The $1.8 trillion in deficit cuts would replace the “sequester,” cancelling those automatic budget cuts that are now affecting agencies ranging from the Defense Department to the Federal Aviation Administration. Instead, the budget savings would come largely from tax hikes and entitlement reforms, and a related easing of interest payments on national debt.

The Obama administration says its plan would bring the federal deficit down to 2.8 percent of gross domestic product in 2016 and 1.7 percent of GDP in 2023.

But overall, the national debt as a share of GDP would be little changed, falling from about 76 percent today to 73 percent in 2023. That contrasts with a House Republican budget that seeks to bring the budget into balance and debt down to 55 percent of GDP by 2023.
 
For all the debate about taxes, the key difference between the two budget visions is on spending. Where Obama would spend $3.78 trillion in 2014 and $46.5 trillion over the next decade, House Republicans would like to see $3.53 trillion and $41.5 trillion, respectively. The two sides are not nearly as far apart on tax revenue, with a gap between their plans of about $1 trillion for the next decade.

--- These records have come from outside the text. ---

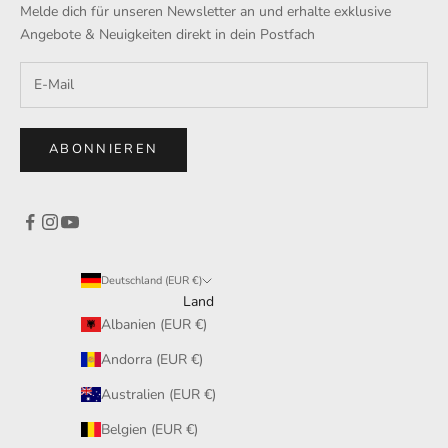
Melde dich für unseren Newsletter an und erhalte exklusive
Angebote & Neuigkeiten direkt in dein Postfach
ABONNIEREN
Deutschland (EUR €)
Land
Albanien (EUR €)
Andorra (EUR €)
Australien (EUR €)
Belgien (EUR €)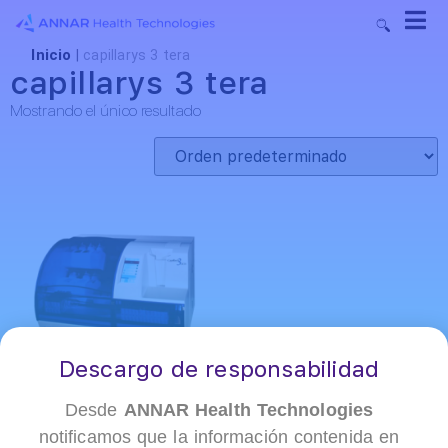
Inicio
|
capillarys 3 tera
capillarys 3 tera
Mostrando el único resultado
Descargo de responsabilidad
Desde
ANNAR Health Technologies
notificamos que la información contenida en
+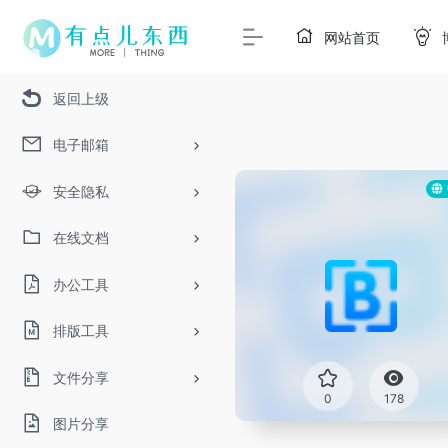
网站首页
返回上级
电子邮箱
安全隐私
在线文档
办公工具
排版工具
文件分享
0
178
图片分享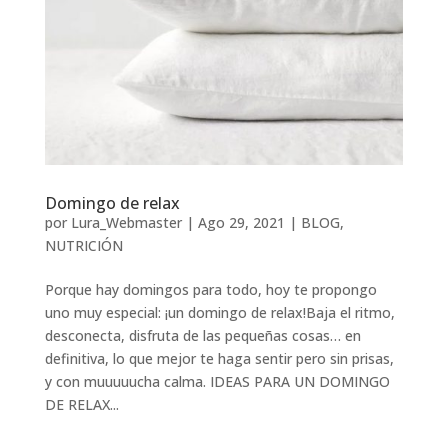
Domingo de relax
por
Lura_Webmaster
|
Ago 29, 2021
|
BLOG
,
NUTRICIÓN
Porque hay domingos para todo, hoy te propongo
uno muy especial: ¡un domingo de relax!Baja el ritmo,
desconecta, disfruta de las pequeñas cosas… en
definitiva, lo que mejor te haga sentir pero sin prisas,
y con muuuuucha calma. IDEAS PARA UN DOMINGO
DE RELAX...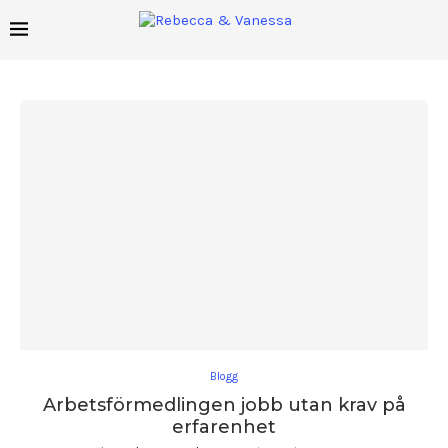
Blogg
Arbetsförmedlingen jobb utan krav på
erfarenhet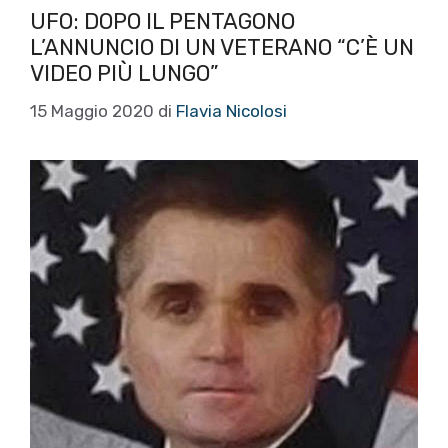
UFO: DOPO IL PENTAGONO
L’ANNUNCIO DI UN VETERANO “C’È UN
VIDEO PIÙ LUNGO”
15 Maggio 2020
di
Flavia Nicolosi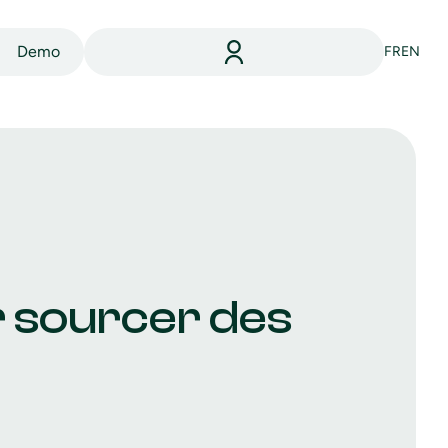
Demo
FR
EN
r sourcer des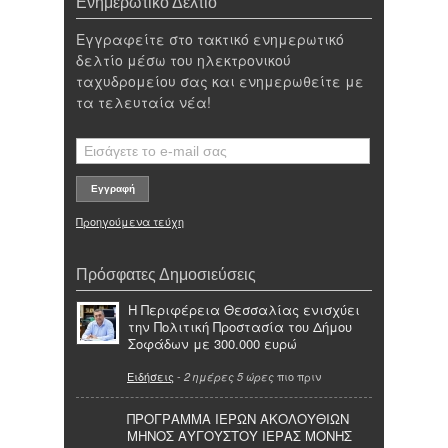
Ενημερωτικό Δελτίο
Εγγραφείτε στο τακτικό ενημερωτικό
δελτίο μέσω του ηλεκτρονικού
ταχυδρομείου σας και ενημερωθείτε με
τα τελευταία νέα!
Προηγούμενα τεύχη
Πρόσφατες Δημοσιεύσεις
Η Περιφέρεια Θεσσαλίας ενισχύει
την Πολιτική Προστασία του Δήμου
Σοφάδων με 300.000 ευρώ
Ειδήσεις
-
πιο πριν
2 ημέρες 5 ώρες
ΠΡΟΓΡΑΜΜΑ ΙΕΡΩΝ ΑΚΟΛΟΥΘΙΩΝ
ΜΗΝΟΣ ΑΥΓΟΥΣΤΟΥ ΙΕΡΑΣ ΜΟΝΗΣ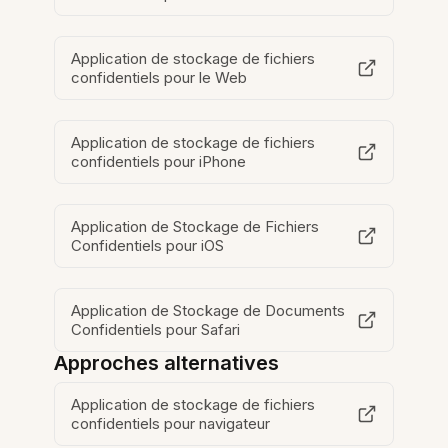
Application de stockage de fichiers
confidentiels pour le Web
Application de stockage de fichiers
confidentiels pour iPhone
Application de Stockage de Fichiers
Confidentiels pour iOS
Application de Stockage de Documents
Confidentiels pour Safari
Approches alternatives
Application de stockage de fichiers
confidentiels pour navigateur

2. New taxes: $580 billion.

As with prior Obama tax hikes, the focus here is on raising revenue from upper-income households.

First, the president calls for a “Buffett rule,” to ensure that households with incomes higher than $1 million (business tycoon Warren Buffett is safely ensconced that category) pay at least 30 percent of their income (after charitable giving) in taxes.

Second, Obama seeks to limit the value of tax deductions for the top 2 percent of earners to 28 percent of taxable income.